The second chapter, Rathcoola Dreaming, comprises three colour photographs taken in Ireland during the Rathcoola residency.

“This chapter introduces the medium of colour photography and re-imagines the emigration stories from both sides of the world. This large operatic triptych figures the disappearance of a man ploughing a field in southwest Ireland, from a Paul Muldoon poem, and has him resurfacing in the deep South Pacific, in a country called Nua Shealainn. He turns up in an orchard on the banks of the Whanganui River, then abandons his new adopted homeland, haunted by a deep yearning for his native landscape that he’d once convinced himself had no relevance, rhyme or reason any more. Dualities, ambiguities, and fabulous absurdities abound in the detail of this very theatrical tableaux, which is formally indebted to traditions in cinema; more Dennis Potter, than the clichéd myths of desperation and poverty that emigration usually conjures up. This sequence looks back at previous generations to cast clues for the last chapter, What the Roof Dreamt.

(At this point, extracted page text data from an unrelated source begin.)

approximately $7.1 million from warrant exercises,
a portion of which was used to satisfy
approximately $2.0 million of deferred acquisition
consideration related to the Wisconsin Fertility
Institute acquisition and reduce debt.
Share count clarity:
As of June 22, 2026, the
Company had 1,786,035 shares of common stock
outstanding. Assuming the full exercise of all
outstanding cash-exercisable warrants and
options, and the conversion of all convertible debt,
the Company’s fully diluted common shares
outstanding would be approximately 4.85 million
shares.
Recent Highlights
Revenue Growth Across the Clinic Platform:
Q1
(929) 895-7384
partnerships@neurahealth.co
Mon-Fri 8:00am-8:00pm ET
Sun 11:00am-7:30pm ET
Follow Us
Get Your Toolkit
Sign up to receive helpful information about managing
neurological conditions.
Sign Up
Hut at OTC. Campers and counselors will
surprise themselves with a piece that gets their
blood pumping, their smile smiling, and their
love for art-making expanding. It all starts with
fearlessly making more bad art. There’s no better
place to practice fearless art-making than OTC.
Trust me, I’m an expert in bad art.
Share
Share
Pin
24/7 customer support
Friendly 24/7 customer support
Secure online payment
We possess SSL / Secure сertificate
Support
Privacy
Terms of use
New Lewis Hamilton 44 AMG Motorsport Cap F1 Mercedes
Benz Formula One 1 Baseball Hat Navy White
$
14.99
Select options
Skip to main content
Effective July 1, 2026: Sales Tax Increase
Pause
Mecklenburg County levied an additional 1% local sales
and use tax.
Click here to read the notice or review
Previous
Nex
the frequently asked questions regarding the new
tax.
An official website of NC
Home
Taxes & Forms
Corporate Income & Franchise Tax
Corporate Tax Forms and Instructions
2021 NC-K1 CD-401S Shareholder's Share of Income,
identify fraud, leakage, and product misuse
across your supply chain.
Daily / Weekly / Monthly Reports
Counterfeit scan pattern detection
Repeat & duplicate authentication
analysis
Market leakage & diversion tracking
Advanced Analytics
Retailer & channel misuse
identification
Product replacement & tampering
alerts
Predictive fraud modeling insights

“Thirty engraved roof tiles become the stations for chapter three, the main body of work. In situ roof slates face out into the world, but also bear witness to the interior of a house and shelter it. In my stuff, materials have symbolic potency and very often have had previous incarnations and histories. The image of myself as a child, standing on the roof of the family house establishes dreaming as a primary endeavour; we all do it, don’t we? Not just artists!

“In these 30 works, foreign locations feature, mystery abounds, enigma reigns, and most importantly, something familiar makes an unexpected guest appearance, completely out of context. The slates were the perfect frame to trace this journey or quest. Sometimes I let the material itself do the talking, or let the striations and grain of the stone suggest the appropriate approach to an image. Observatory, the big Pakistani onyx work, is a good example. When I first saw this sheet of baroque luminous stone, my response was: ‘Nah, too gorgeous’. But it later occurred to me as a challenge of another sort—to try and find a tale of my own to match it.

“There are occasions when I might try to make stone appear to be another material. Chocolate, in The Sea of Chocolate, for example (the German artist Dieter Roth, who used chocolate in his work, Basel on the Rhine, 1969, must take the blame for this) or butter, in the work called Butterhood (think wholesome antipodean childhood). I’m relishing the thought of a liquorice piece this very minute (extend that generic love of black in New Zealand art into the confectionery department!).

“The sense of belonging to an artistic lineage is fundamental to my practice. The ghosts of other artists haunt, or are honoured, in many works. Just one example: on my way to see Foucault’s Pendulum, magnificently installed in the Panthéon Palace in Paris, I became lost in the Left Bank’s labyrinth of narrow alleyways. In the midst of this disorientation I recognised a precise sequence of shop fronts from a painting, called The Street by the painter Balthus, which I’ve loved since seeing a reproduction 40 years ago. Accessing my location from a recognition of the painted scene provided me with my bearings—a map if you like—to guide me where I wanted to go. Something intensely familiar pointed the way.

“The experience of remembering and recognising something deeply stored in one’s unconscious is at the heart of each of these slates. The unpredictable nature of how memory functions, and the mysteries of retrieving particular information from this well of fragments, became the principle around which all these narratives were in allegiance.

“I guess this is a template for the function of my workshop. It was knocked up out of kanuka poles and demolition material in 1971. My arrivals and departures are constantly restaging the drama and concept of pilgrimage and return. It’s my jerry-built laboratory where the revelations and experiments of memory can be vividly acted out.”

Virginia Were

What the Roof Dreamt is at City Gallery Wellington until 4 November 2007.